SAN ANTONIO (Legal Newsline) - A woman who sued a doctor for releasing her husband from the hospital while he was still at risk of bleeding to death can proceed with her lawsuit after an appeals court rejected a challenge to the plaintiff’s expert reports.
Zulema Cabrera sued Dr. Pradyumna Mummady after husband, David, died from an uncontrolled bleeding following throat surgery. David Cabrera went into Laredo Medical Center in May 2019 for a tonsillectomy and adenoidectomy but had blood coming from his mouth after surgery. Several days later Mummady ordered him out of the intensive care unit without checking his blood levels for signs of bleeding and anemia.
Ten days after he was discharged from the hospital, the patient started hemorrhaging from his nose and mouth and died in the ambulance on the way to the hospital. His autopsy noted a cut to an artery and concluded he died from blood loss.
In order to comply with Texas law, Zulema supplied an expert report by Dr. Glenn Rothman attributing his death to Dr. Mummady’s failure to monitor critical blood levels. The defendant challenged the reports as failing to show causation, but the trial court denied the motion.
The Fourth Court of Appeals, in am Aug. 25 decision, upheld the lower court’s decision.

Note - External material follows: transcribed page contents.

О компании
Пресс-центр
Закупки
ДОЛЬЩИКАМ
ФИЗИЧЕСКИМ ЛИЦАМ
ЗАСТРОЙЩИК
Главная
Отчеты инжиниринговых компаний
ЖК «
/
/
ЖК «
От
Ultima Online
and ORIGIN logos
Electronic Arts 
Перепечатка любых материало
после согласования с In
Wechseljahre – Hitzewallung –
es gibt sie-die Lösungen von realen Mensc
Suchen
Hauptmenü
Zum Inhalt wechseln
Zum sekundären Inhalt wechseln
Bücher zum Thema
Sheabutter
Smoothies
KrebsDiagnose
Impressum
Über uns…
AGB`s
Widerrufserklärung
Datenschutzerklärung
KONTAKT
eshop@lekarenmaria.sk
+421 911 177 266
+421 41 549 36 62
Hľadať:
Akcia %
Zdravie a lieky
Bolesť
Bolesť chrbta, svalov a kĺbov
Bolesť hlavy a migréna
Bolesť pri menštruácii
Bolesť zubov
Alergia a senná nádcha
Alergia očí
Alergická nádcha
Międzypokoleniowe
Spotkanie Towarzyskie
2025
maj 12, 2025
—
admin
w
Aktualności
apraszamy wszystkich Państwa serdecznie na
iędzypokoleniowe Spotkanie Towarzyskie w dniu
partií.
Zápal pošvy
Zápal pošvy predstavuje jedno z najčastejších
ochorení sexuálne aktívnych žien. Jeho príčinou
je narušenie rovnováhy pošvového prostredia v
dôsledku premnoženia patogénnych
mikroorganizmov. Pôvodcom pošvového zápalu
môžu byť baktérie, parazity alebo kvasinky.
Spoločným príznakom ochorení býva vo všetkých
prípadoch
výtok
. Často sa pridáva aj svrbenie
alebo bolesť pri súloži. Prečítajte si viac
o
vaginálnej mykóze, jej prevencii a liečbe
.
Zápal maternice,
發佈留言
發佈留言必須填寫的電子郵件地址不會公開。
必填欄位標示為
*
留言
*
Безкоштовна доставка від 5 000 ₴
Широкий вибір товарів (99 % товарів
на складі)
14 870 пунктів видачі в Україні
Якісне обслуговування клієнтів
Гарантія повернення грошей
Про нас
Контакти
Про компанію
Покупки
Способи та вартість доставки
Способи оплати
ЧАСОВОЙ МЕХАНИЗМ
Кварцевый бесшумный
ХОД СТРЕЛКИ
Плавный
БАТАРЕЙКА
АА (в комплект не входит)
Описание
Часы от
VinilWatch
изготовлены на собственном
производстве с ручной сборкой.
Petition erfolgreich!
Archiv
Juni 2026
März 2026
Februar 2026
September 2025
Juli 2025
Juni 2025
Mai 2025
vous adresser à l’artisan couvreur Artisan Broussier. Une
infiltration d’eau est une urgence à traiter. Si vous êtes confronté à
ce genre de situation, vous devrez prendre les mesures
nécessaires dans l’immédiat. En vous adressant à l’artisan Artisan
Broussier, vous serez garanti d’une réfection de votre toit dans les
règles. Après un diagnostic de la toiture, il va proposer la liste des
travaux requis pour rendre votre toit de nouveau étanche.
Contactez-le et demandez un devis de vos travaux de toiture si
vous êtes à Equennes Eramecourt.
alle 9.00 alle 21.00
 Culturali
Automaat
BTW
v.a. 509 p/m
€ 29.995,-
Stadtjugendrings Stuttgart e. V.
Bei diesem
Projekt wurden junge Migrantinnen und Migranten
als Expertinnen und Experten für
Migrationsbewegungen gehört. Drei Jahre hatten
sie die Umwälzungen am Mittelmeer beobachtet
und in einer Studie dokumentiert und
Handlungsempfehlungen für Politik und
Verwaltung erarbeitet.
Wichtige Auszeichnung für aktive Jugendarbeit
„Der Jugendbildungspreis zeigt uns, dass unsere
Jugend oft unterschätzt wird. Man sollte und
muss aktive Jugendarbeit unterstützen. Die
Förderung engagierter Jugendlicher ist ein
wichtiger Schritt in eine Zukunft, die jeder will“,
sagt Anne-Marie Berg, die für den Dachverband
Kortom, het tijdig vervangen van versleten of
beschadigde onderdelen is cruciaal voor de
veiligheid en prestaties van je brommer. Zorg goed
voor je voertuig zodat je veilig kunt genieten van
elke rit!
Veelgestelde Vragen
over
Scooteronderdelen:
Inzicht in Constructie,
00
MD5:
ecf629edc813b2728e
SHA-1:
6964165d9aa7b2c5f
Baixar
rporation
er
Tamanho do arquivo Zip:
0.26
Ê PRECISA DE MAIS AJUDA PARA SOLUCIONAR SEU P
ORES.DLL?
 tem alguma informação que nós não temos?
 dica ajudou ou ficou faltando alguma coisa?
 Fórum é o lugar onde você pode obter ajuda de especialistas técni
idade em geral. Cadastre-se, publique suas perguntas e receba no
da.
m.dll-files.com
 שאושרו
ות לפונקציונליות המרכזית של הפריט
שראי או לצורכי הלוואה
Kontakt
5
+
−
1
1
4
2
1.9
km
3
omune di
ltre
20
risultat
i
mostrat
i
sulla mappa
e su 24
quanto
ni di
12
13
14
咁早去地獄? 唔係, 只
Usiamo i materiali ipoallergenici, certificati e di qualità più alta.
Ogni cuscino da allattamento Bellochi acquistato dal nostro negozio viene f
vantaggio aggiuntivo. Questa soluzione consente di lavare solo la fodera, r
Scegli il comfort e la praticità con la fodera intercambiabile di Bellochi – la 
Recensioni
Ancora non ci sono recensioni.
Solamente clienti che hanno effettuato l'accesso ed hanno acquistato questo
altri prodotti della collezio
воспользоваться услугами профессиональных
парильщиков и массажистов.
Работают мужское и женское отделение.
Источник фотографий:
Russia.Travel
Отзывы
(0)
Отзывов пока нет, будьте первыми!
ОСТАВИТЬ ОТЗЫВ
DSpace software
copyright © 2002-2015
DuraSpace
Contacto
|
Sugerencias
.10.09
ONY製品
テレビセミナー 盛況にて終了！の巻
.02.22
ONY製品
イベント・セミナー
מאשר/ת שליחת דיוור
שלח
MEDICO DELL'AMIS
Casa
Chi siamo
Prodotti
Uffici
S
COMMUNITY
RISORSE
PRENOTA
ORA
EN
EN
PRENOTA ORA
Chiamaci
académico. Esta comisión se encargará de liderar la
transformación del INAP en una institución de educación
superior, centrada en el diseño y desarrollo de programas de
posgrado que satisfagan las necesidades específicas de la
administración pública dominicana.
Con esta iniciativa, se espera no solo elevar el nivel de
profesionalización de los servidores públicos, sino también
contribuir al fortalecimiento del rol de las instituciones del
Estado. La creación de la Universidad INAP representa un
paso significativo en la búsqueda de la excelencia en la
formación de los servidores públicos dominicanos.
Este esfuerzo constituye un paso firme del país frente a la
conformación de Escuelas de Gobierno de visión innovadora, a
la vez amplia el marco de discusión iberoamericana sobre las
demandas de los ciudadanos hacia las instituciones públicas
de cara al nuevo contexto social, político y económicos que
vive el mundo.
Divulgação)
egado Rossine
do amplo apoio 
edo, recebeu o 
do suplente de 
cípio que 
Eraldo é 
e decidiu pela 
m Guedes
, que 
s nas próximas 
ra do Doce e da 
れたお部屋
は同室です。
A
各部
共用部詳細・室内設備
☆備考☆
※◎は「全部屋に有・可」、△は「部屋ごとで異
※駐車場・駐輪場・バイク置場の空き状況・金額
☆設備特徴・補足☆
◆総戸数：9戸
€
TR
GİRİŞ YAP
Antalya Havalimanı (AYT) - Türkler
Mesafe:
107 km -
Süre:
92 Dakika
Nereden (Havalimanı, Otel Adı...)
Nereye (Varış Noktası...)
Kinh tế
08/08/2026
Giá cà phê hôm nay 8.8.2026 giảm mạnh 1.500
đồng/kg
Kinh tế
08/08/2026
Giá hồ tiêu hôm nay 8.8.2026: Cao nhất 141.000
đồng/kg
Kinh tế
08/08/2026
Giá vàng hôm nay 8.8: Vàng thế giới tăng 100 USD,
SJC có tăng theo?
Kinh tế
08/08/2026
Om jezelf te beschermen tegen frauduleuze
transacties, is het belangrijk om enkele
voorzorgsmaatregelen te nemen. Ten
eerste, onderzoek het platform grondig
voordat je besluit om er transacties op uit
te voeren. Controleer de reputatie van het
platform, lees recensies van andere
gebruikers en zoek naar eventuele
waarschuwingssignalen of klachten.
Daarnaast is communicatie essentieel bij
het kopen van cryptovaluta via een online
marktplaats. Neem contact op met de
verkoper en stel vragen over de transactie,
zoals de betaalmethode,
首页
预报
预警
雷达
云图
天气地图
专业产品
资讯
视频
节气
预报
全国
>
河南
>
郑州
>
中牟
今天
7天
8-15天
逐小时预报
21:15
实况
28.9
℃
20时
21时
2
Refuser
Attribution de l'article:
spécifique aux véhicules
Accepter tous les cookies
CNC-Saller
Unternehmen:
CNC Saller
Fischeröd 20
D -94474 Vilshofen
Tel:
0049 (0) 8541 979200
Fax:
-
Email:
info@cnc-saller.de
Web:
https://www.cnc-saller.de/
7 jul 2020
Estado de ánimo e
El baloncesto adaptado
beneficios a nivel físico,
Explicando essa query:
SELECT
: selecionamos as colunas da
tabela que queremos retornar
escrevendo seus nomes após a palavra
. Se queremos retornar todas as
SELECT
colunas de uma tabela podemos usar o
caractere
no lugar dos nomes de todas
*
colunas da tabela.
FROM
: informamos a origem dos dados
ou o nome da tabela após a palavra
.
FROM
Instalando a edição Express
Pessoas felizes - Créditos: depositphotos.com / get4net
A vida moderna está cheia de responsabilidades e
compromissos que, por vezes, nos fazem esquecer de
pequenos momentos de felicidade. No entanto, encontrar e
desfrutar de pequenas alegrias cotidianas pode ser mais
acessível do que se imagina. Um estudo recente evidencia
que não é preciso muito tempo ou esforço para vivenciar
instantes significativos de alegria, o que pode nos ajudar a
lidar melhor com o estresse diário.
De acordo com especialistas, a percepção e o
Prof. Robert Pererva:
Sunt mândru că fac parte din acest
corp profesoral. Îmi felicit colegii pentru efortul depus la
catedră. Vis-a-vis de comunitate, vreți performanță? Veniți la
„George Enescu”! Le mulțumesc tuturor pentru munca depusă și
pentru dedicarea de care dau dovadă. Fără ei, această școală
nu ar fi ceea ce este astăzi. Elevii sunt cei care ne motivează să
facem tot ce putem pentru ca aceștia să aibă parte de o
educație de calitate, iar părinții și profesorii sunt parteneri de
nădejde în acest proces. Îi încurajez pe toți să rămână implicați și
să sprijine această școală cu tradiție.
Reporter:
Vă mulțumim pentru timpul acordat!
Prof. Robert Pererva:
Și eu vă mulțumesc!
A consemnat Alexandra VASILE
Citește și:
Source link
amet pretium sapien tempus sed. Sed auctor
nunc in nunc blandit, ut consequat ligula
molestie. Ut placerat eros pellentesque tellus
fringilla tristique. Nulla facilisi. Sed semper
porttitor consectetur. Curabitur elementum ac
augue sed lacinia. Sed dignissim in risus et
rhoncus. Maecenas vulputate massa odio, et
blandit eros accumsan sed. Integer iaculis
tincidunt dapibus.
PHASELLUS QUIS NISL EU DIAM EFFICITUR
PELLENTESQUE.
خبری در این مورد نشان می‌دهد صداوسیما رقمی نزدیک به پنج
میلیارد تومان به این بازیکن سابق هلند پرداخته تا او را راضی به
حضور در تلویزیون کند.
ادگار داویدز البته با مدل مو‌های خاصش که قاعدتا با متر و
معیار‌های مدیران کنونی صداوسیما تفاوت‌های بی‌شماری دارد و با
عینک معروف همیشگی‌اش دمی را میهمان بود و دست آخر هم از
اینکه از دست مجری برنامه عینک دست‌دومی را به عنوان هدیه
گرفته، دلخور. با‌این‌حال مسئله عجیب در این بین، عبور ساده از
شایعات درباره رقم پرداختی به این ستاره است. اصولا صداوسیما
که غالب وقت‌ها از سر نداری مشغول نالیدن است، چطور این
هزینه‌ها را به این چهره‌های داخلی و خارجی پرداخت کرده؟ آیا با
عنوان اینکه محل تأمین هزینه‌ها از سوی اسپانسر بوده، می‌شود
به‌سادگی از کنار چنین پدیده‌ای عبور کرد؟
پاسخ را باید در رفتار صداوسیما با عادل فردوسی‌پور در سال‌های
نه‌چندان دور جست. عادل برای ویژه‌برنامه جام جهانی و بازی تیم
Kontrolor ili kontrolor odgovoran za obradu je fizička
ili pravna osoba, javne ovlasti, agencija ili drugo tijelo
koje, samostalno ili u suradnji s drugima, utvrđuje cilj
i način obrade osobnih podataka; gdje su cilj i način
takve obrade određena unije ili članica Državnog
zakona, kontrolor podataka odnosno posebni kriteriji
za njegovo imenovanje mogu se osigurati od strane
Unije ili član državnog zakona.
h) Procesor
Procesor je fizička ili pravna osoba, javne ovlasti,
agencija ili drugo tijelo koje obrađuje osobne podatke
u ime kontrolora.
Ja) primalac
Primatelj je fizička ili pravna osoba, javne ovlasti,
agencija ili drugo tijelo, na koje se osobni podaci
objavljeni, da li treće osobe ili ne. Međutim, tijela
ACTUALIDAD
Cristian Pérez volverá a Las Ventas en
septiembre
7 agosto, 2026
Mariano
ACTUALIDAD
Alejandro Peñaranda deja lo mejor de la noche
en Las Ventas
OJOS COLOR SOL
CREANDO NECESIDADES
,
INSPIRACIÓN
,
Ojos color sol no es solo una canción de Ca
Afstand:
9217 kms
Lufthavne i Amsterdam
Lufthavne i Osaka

Two elements are required to show causation under Texas law, the appeals court noted: Foreseeability and cause in fact, commonly known as but-for causation. In other words, the injury had to be foreseeable by a doctor of suitable skill and the injury wouldn’t have happened but for the doctor’s actions or inactions.
Zulema hired Dr. Glenn Rothman, who criticized Dr. Mummady for failing to note the patient’s low hemocrit and hemoglobin values before discharging him from the ICU. Dr. Mummady, a pulmonologist, also failed to examine David for active bleeding or clots, the plaintiff expert said.
Dr. Mummady said the report didn’t adequately link the patient’s death from bleeding 10 days later to his care in the hospital. But the appeals court disagreed.
The plaintiff “as not required to marshal all the evidence as to causation or prove the entire case,” the appeals court ruled. “Her burden was merely to serve a report explaining `how and why’ Mummady’s negligence caused David’s death, in a good faith effort to show causation was `going to be proven,’ in compliance with applicable statutory requirements.”
The defendant cited other cases that could be distinguished on the facts, the appeals court said. One decision rejected an expert report that merely said the patient had “the possibility of a better outcome,” without explaining how the doctor caused injury.